Underwater Acoustic Target Classification Using Scattering Transform with Small Sample Size

Underwater acoustic target classification using passive sonar sensors is a challenging task, primarily due to several factors such as a scarcity of available training data, weak signal power, and the intricate nature of the underwater environment. In the classification pipeline, feature extraction plays a crucial role. However, classical methods have limitations in performance, and deep learning (DL) methods face difficulties in training with a limited number of samples in the practice of this task. To overcome this challenge, we propose a novel approach that leverages the scattering transform for feature extraction. We employ 1-D and 2-D scattering transforms to process raw time-domain signals and time-frequency spectra, respectively. The scattering transform has similar properties to DL methods, but it does not require parameter learning since it is constructed using a multilayer wavelet transform and a predefined nonlinearity. This makes it advantageous, particularly when the training samples are scarce. We use support vector machine as classifier. To evaluate our proposed architecture, we conduct two classification tasks using the ShipsEar database and the DeepShip dataset. The first task involves classifying four highly distinctive types of vessels, referred to as coarse class classification. The second task is to classify three vessels of the same type, referred to as fine class classification.

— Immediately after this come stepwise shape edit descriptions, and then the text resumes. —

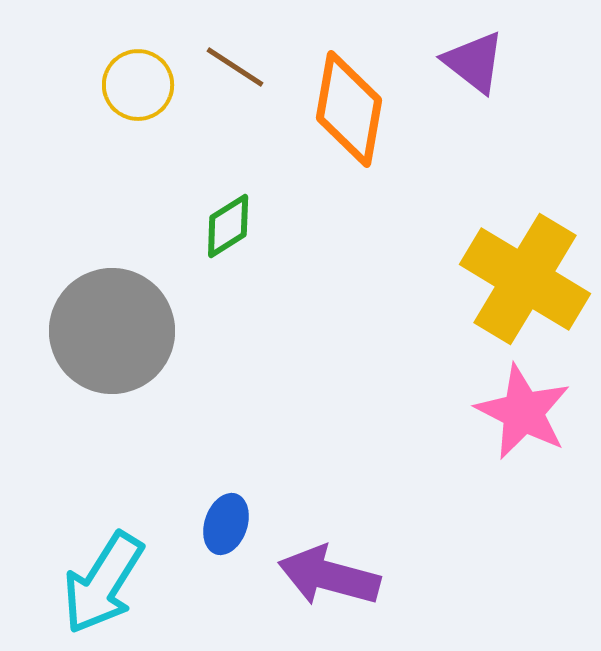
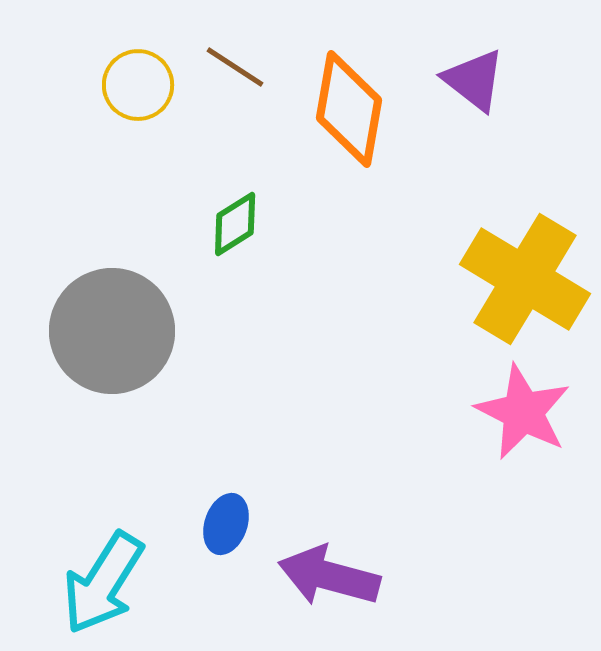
purple triangle: moved 18 px down
green diamond: moved 7 px right, 2 px up
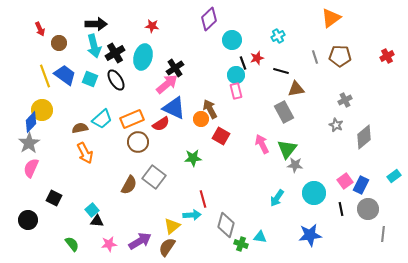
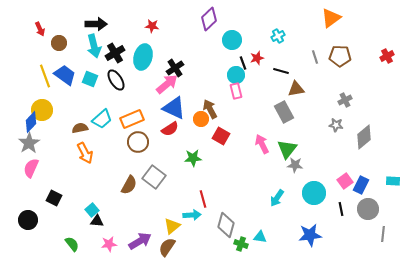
red semicircle at (161, 124): moved 9 px right, 5 px down
gray star at (336, 125): rotated 16 degrees counterclockwise
cyan rectangle at (394, 176): moved 1 px left, 5 px down; rotated 40 degrees clockwise
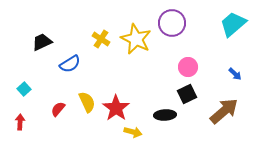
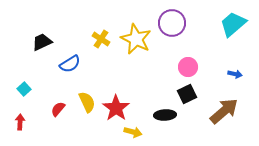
blue arrow: rotated 32 degrees counterclockwise
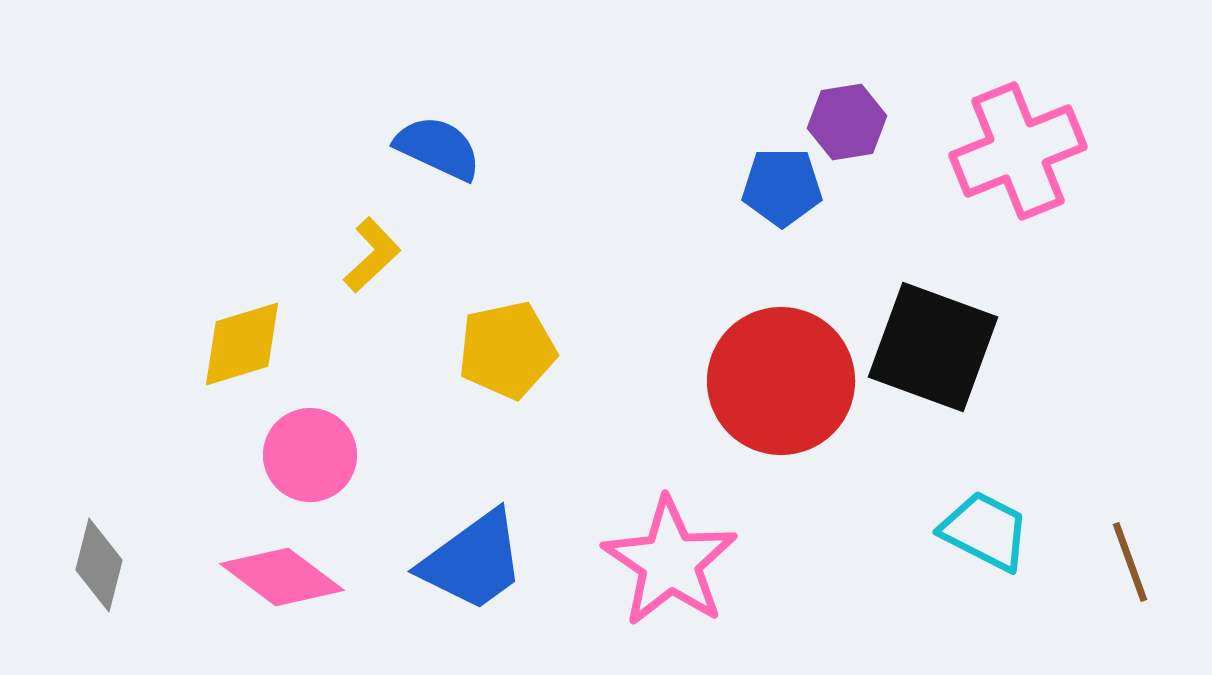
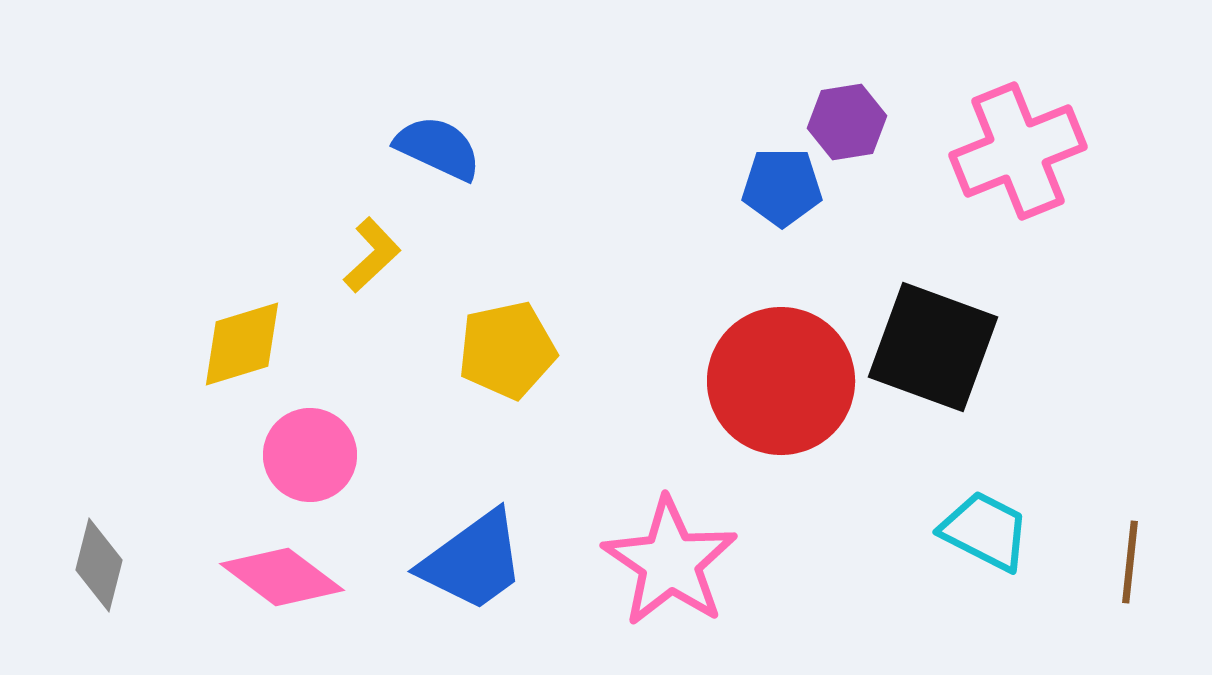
brown line: rotated 26 degrees clockwise
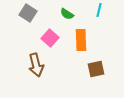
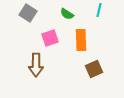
pink square: rotated 30 degrees clockwise
brown arrow: rotated 15 degrees clockwise
brown square: moved 2 px left; rotated 12 degrees counterclockwise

For the classification tasks based on ShipsEar with only 14 training samples per class, our proposed method achieved a classification accuracy of 98.89% for the coarse class using 2-D scattering transform and 92.96% for the fine class with 1-D scattering transform. These figures represent improvements of at least 3.06% and 0.27%, respectively, compared to the best competing method cited in this article. These experimental results demonstrate that, even with a small training set, our proposed architecture achieved superior classification performance.